Health officials have said that advanced infections are expected to occur because none of the vaccines currently approved for distribution are 100% effective.
“You’ll always see some advanced infections, regardless of the effectiveness of your vaccine,” Dr. Anthony Fauci told the venue.
“Before people get excited about the quantitative number of infections, they need to understand what the denominator is and we will see progress in figures that will be well within 90%, 95% and 97% of effectiveness rates. of vaccines “.
There are several reasons why people can become infected after being completely vaccinated, David Hirschwerk, a doctor in infectious diseases at the Northwell Health System, told WSJ.

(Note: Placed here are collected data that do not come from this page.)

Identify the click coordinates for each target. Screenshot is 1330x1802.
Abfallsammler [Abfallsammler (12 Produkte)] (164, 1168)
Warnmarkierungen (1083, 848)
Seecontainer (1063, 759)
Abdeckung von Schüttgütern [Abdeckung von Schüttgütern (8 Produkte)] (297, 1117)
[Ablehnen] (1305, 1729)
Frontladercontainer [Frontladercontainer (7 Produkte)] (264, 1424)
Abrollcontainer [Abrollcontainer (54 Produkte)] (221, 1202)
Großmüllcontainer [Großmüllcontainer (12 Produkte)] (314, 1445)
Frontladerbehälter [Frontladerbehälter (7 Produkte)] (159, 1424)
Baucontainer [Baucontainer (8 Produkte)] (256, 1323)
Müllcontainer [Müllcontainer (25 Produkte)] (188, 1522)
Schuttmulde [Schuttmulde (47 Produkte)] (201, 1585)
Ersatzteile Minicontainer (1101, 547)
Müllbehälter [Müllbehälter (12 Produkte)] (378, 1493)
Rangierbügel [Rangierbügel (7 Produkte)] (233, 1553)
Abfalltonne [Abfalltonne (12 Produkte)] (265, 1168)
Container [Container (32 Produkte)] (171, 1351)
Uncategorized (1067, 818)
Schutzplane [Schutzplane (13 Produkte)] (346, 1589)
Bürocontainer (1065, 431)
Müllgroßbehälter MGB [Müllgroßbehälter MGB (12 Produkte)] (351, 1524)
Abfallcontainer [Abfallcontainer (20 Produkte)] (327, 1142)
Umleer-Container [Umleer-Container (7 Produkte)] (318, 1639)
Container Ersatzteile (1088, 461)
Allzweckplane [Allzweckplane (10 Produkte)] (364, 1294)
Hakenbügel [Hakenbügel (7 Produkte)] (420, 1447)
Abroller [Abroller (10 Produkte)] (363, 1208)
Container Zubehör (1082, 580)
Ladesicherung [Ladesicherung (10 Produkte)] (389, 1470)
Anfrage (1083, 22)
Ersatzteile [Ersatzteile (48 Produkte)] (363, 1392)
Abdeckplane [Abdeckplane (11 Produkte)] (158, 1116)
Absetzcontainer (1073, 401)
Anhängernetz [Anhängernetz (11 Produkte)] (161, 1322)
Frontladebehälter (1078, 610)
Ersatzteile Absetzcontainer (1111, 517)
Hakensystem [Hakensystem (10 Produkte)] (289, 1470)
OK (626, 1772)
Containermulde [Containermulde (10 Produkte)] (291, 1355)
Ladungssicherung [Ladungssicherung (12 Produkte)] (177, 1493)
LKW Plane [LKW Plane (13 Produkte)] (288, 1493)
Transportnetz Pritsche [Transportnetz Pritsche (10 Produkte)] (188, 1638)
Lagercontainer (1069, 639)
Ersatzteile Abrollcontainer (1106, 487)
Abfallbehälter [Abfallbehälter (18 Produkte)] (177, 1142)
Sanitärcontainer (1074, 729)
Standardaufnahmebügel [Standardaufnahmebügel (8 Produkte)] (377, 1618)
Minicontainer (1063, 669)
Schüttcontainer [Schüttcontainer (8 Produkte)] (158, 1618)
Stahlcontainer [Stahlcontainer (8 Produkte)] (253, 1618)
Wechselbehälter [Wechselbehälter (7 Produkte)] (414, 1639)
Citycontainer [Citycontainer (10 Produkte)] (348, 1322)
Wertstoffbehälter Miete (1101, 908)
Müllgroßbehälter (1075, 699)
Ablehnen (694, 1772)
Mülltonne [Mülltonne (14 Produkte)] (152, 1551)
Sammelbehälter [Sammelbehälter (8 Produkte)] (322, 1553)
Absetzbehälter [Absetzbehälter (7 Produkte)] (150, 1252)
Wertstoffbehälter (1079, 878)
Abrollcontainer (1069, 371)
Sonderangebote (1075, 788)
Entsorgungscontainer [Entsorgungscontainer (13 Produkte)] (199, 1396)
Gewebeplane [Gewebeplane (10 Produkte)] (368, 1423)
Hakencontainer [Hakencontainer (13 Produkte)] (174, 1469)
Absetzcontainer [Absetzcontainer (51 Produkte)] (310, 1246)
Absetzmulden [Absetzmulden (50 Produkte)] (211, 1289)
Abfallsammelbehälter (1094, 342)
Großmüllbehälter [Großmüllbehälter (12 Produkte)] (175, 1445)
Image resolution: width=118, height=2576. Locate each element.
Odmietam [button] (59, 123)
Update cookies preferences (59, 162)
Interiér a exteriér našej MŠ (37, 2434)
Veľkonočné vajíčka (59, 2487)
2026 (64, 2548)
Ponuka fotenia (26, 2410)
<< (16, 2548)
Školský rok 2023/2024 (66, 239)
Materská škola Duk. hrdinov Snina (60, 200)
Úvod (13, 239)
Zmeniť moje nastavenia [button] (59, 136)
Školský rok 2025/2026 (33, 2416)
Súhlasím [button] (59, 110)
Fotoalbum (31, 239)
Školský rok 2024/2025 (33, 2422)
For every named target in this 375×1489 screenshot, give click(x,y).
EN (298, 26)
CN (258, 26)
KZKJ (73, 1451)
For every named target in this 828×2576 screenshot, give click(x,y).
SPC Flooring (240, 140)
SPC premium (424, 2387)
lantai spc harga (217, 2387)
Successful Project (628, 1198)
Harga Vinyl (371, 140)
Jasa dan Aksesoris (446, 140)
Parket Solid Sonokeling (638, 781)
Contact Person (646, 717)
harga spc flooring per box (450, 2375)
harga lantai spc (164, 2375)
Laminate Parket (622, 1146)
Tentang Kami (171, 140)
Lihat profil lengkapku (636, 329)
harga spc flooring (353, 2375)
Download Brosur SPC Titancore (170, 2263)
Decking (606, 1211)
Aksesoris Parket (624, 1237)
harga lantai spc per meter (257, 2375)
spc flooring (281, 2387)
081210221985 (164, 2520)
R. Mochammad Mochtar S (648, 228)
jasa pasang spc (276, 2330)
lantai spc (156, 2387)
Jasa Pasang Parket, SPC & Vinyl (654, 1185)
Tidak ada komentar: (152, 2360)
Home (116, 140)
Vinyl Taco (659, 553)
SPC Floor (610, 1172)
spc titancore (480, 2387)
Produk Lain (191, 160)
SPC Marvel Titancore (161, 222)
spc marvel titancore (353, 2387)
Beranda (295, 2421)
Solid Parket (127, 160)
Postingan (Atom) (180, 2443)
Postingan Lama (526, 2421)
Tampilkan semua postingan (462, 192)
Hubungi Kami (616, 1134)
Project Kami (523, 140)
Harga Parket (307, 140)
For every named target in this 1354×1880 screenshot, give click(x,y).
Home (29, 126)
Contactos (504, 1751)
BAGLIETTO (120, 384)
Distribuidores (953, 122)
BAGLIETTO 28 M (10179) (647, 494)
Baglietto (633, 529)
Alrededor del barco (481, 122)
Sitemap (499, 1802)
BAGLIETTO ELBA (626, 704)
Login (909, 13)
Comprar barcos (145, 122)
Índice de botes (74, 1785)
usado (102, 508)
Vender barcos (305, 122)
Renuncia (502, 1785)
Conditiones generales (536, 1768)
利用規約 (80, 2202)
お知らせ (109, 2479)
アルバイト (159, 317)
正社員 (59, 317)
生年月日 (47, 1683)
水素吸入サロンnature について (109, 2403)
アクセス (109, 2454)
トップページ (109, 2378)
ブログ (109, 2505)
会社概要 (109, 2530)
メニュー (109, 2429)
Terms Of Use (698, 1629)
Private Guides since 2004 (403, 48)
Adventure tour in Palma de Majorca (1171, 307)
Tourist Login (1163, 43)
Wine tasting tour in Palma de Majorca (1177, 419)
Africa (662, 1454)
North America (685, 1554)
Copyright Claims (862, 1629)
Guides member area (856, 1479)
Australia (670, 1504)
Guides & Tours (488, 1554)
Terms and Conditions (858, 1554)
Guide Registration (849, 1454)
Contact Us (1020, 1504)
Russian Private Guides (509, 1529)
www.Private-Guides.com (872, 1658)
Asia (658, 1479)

Older people or those with compromised immune systems may not be able to initiate a robust immune response to the vaccine and accumulate enough antibodies to prevent infections, the doctor explained.
In other situations, new variants, some of which have been more transmissible, may evade vaccine protections. And other times, a patient might only be exposed to a particularly strong viral load during a superspar event, for example, the dam said.
“The experience so far is that the vaccine is still highly effective and those who had advanced infections have had very mild and manageable diseases,” Hirschwerk, who has treated a patient with an advanced infection, told WSJ.
“That’s really what we see every season with the flu shot.”
The CDC plans to conduct genomic sequencing on respiratory samples taken from patients with advanced infections to gain a better understanding of the role that variants are playing and how vaccines are maintained.